[RECORDS FOR THE TASK]

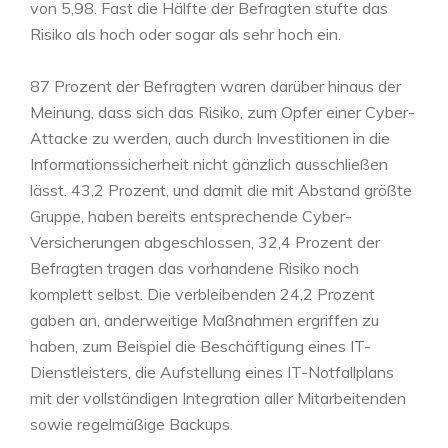
von 5,98. Fast die Hälfte der Befragten stufte das
Risiko als hoch oder sogar als sehr hoch ein.
87 Prozent der Befragten waren darüber hinaus der
Meinung, dass sich das Risiko, zum Opfer einer Cyber-
Attacke zu werden, auch durch Investitionen in die
Informationssicherheit nicht gänzlich ausschließen
lässt. 43,2 Prozent, und damit die mit Abstand größte
Gruppe, haben bereits entsprechende Cyber-
Versicherungen abgeschlossen, 32,4 Prozent der
Befragten tragen das vorhandene Risiko noch
komplett selbst. Die verbleibenden 24,2 Prozent
gaben an, anderweitige Maßnahmen ergriffen zu
haben, zum Beispiel die Beschäftigung eines IT-
Dienstleisters, die Aufstellung eines IT-Notfallplans
mit der vollständigen Integration aller Mitarbeitenden
sowie regelmäßige Backups.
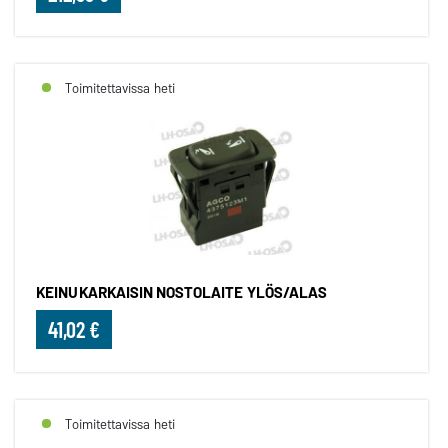
Toimitettavissa heti
KEINUKARKAISIN NOSTOLAITE YLÖS/ALAS
41,02 €
Toimitettavissa heti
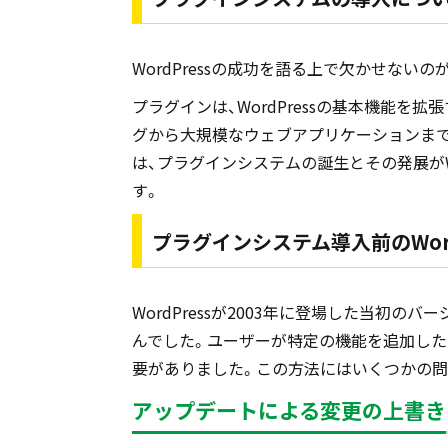
WordPressの成功を語る上で欠かせない
プラグインは、WordPressの基本機能を拡
グから大規模なウェブアプリケーションまで
は、プラグインシステムの誕生とその発展がW
す。
プラグインシステム導入前のWord
WordPressが2003年に登場した当初のバ
んでした。ユーザーが特定の機能を追加したい
要がありました。この方法にはいくつかの問
アップデートによる変更の上書き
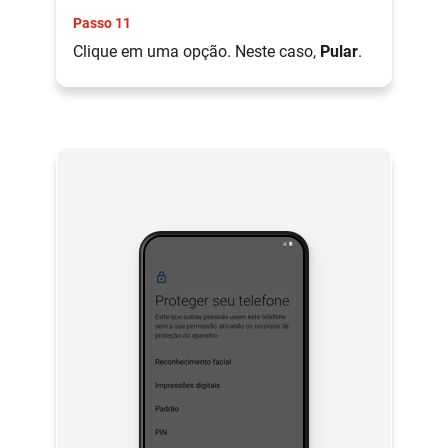
Passo 11
Clique em uma opção. Neste caso,
Pular
.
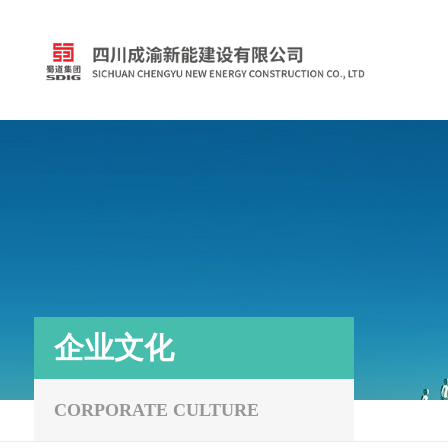
企业文化
CORPORATE CULTURE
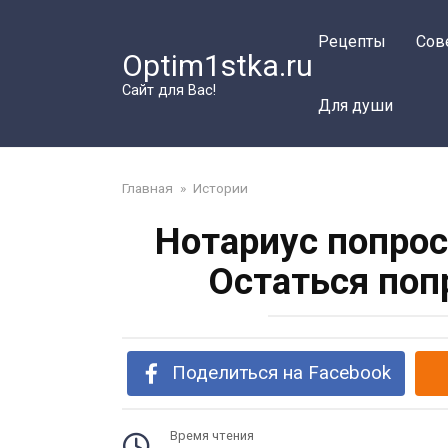
Перейти
к
Рецепты
Сов
Optim1stka.ru
контенту
Сайт для Вас!
Для души
Главная
»
Истории
Нотариус попрос
Остаться поп
Поделиться на Facebook
Время чтения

[/RECORDS FOR THE TASK]

● PROBLEM
The lines above that hold the word "eines" should be found and copied out.

● EXERCISE RESPONSE
haben, zum Beispiel die Beschäftigung eines IT-
Dienstleisters, die Aufstellung eines IT-Notfallplans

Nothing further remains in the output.